Your answer should be each line of the entries that contains the word "Hibe", copied in full.

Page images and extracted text
◆ ◆ ◆ ◆

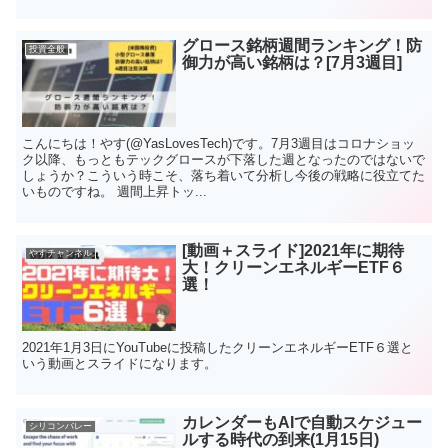
グロース銘柄週間ランキング！防
投資全般
御力が高い銘柄は？[7月3週目]
こんにちは！やす(@YasLovesTech)です。7月3週目はコロナショッ
ク以降、もっともテックグロースが下落した週となったのではないで
しょうか？こういう時こそ、落ち着いて分析し今後の戦略に役立てた
いものですね。 週間上昇トッ...
[動画＋スライド]2021年に期待
やすチャンネル
大！クリーンエネルギーETF６
選！
2021年1月3日にYouTubeに投稿したクリーンエネルギーETF６選と
いう動画とスライドになります。
カレンダーもAIで自動スケジュー
シリコンバレー
ルする時代の到来(1月15日)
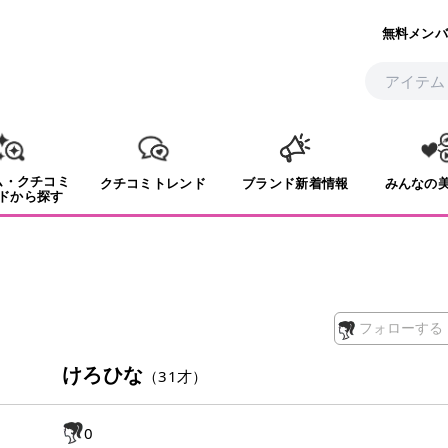
無料メンバ
ム・クチコミ
クチコミトレンド
ブランド新着情報
みんなの
ドから探す
フォローする
けろひな
（
31
才）
0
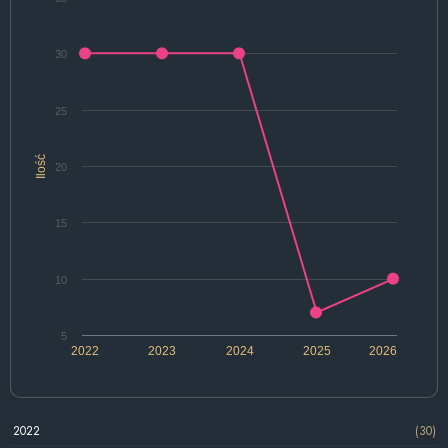
30
25
Ilość
20
15
10
5
2022
2023
2024
2025
2026
2022
(30)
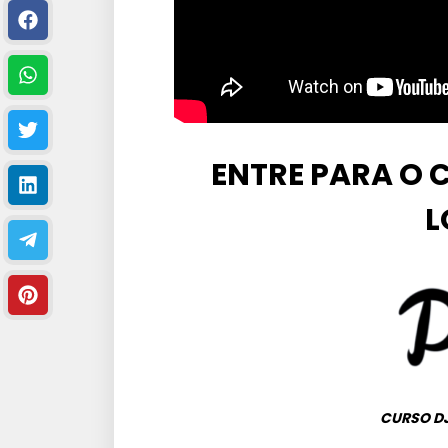
ENTRE PARA O 
L
CURSO DJ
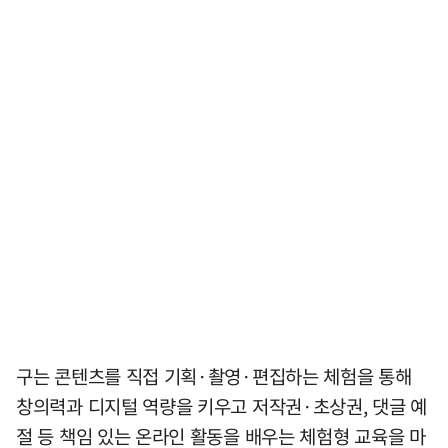
구는 콘텐츠를 직접 기획·촬영·편집하는 체험을 통해
창의력과 디지털 역량을 키우고 저작권·초상권, 댓글 예
절 등 책임 있는 온라인 활동을 배우는 체험형 교육을 마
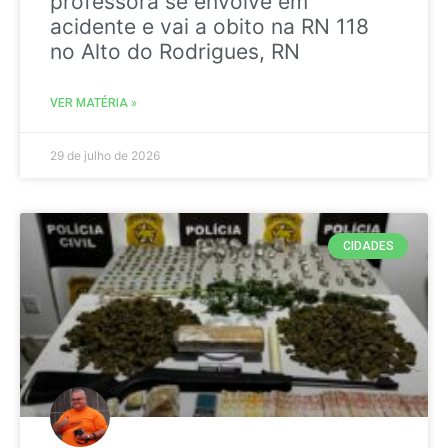
professora se envolve em
acidente e vai a obito na RN 118
no Alto do Rodrigues, RN
VER MATÉRIA »
29 de julho de 2026
CIDADES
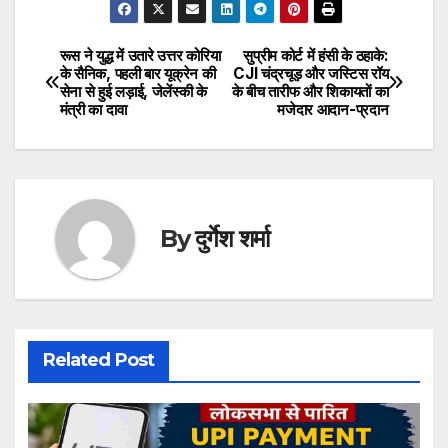
रूस ने युद्ध में उतारे उत्तर कोरिया
सुप्रीम कोर्ट में हंसी के ठहाके:
Post
के सैनिक, पहली बार यूक्रेन की
CJI चंद्रचूड़ और जस्टिस रॉय
सेना से हुई लड़ाई, जेलेंस्की के
के बीच तारीफ और शिकायतों का
navigation
मंत्री का दावा
मजेदार आदान-प्रदान
By
दुर्गेश शर्मा
Related Post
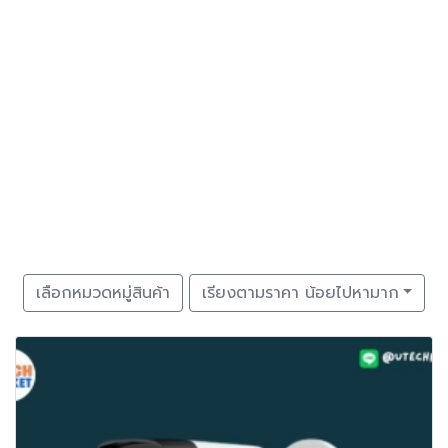
เลือกหมวดหมู่สินค้า
เรียงตามราคา น้อยไปหามาก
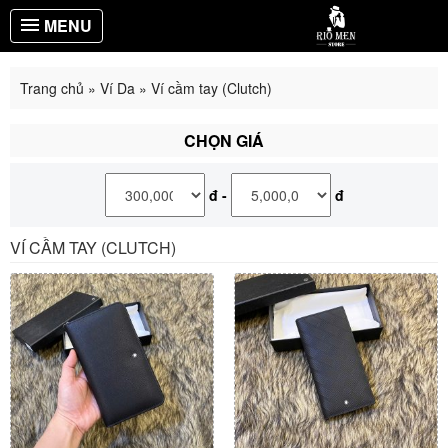
MENU
Trang chủ
»
Ví Da
»
Ví cầm tay (Clutch)
CHỌN GIÁ
đ
-
đ
VÍ CẦM TAY (CLUTCH)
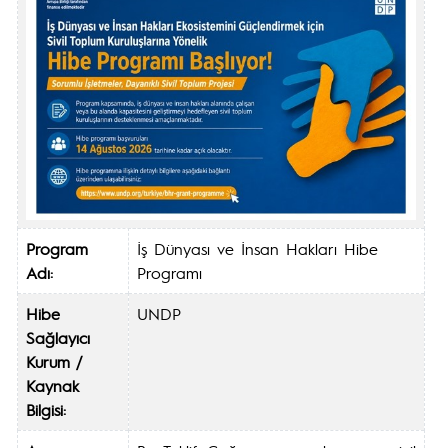
Program
İş Dünyası ve İnsan Hakları Hibe
Adı:
Programı
Hibe
UNDP
Sağlayıcı
Kurum /
Kaynak
Bilgisi:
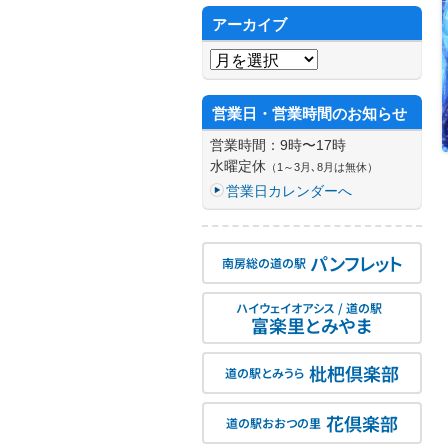
アーカイブ
アーカイブ
営業日・営業時間のお知らせ
営業時間：9時〜17時
水曜定休
（1～3月､8月は無休）
営業日カレンダーへ
パンフレット
南房総の道の駅
ハイウェイオアシス / 道の駅
富楽里とみやま
枇杷倶楽部
道の駅とみうら
花倶楽部
道の駅おおつの里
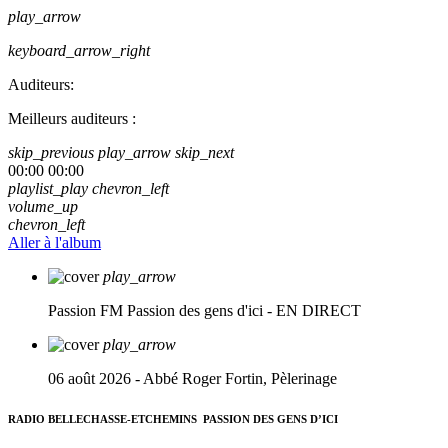
play_arrow
keyboard_arrow_right
Auditeurs:
Meilleurs auditeurs :
skip_previous
play_arrow
skip_next
00:00
00:00
playlist_play
chevron_left
volume_up
chevron_left
Aller à l'album
play_arrow
Passion FM
Passion des gens d'ici - EN DIRECT
play_arrow
06 août 2026 - Abbé Roger Fortin, Pèlerinage
RADIO BELLECHASSE-ETCHEMINS
PASSION DES GENS D’ICI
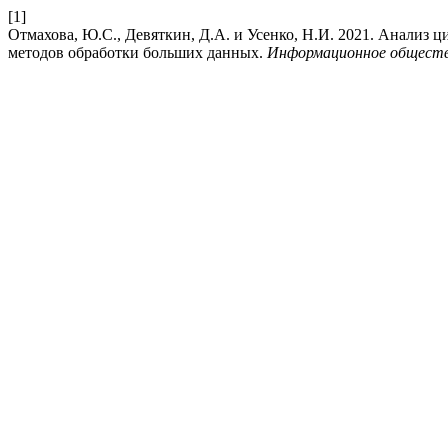
[1]
Отмахова, Ю.С., Девяткин, Д.А. и Усенко, Н.И. 2021. Анализ 
методов обработки больших данных.
Информационное общест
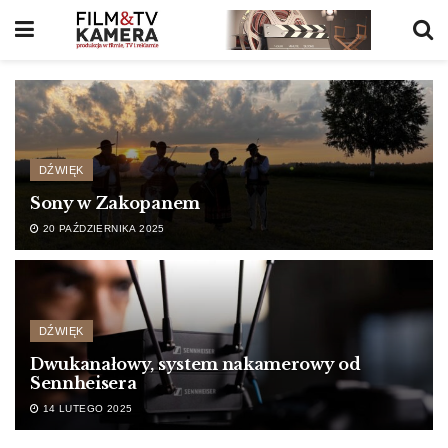
DŹWIĘK
Sony w Zakopanem
20 PAŹDZIERNIKA 2025
DŹWIĘK
Dwukanałowy, system nakamerowy od
Sennheisera
14 LUTEGO 2025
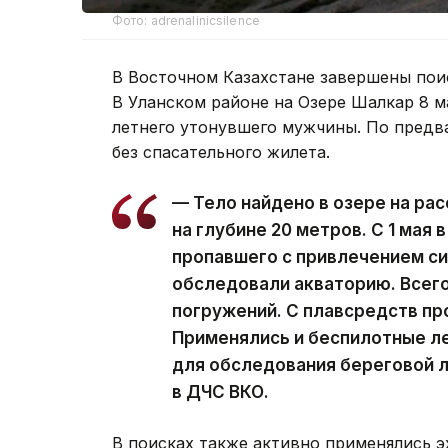
Фото: adrenalinicsilence
В Восточном Казахстане завершены поис
В Уланском районе на Озере Шалкар 8 м
летнего утонувшего мужчины. По предва
без спасательного жилета.
— Тело найдено в озере на рас
на глубине 20 метров. С 1 мая
пропавшего с привлечением си
обследовали акваторию. Всег
погружений. С плавсредств пр
Применялись и беспилотные л
для обследования береговой л
в ДЧС ВКО.
В поисках также активно применялись 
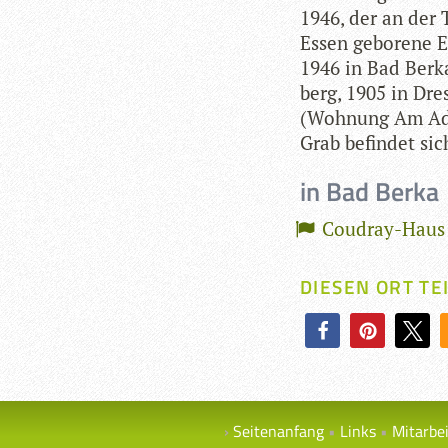
1946, der an der 
Essen gebo­rene E
1946 in Bad Berka.
berg, 1905 in Dre
(Woh­nung Am Adel
Grab befin­det si
in Bad Berka
Coudray-Haus
DIESEN ORT TE
Seitenanfang
Links
Mitarbe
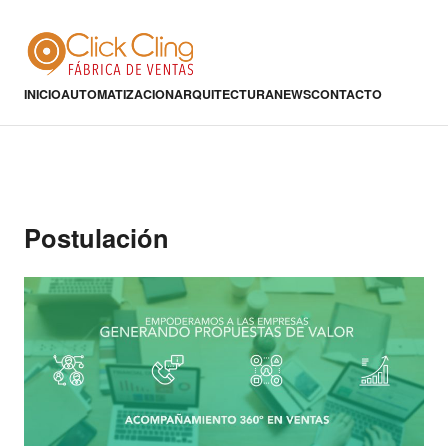
INICIO
AUTOMATIZACION
ARQUITECTURA
NEWS
CONTACTO
Postulación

◆ ◆ ◆ ◆

**RESULT OF THE EXERCISE:**
İş Dünyası ve İnsan Hakları Hibe
Hibe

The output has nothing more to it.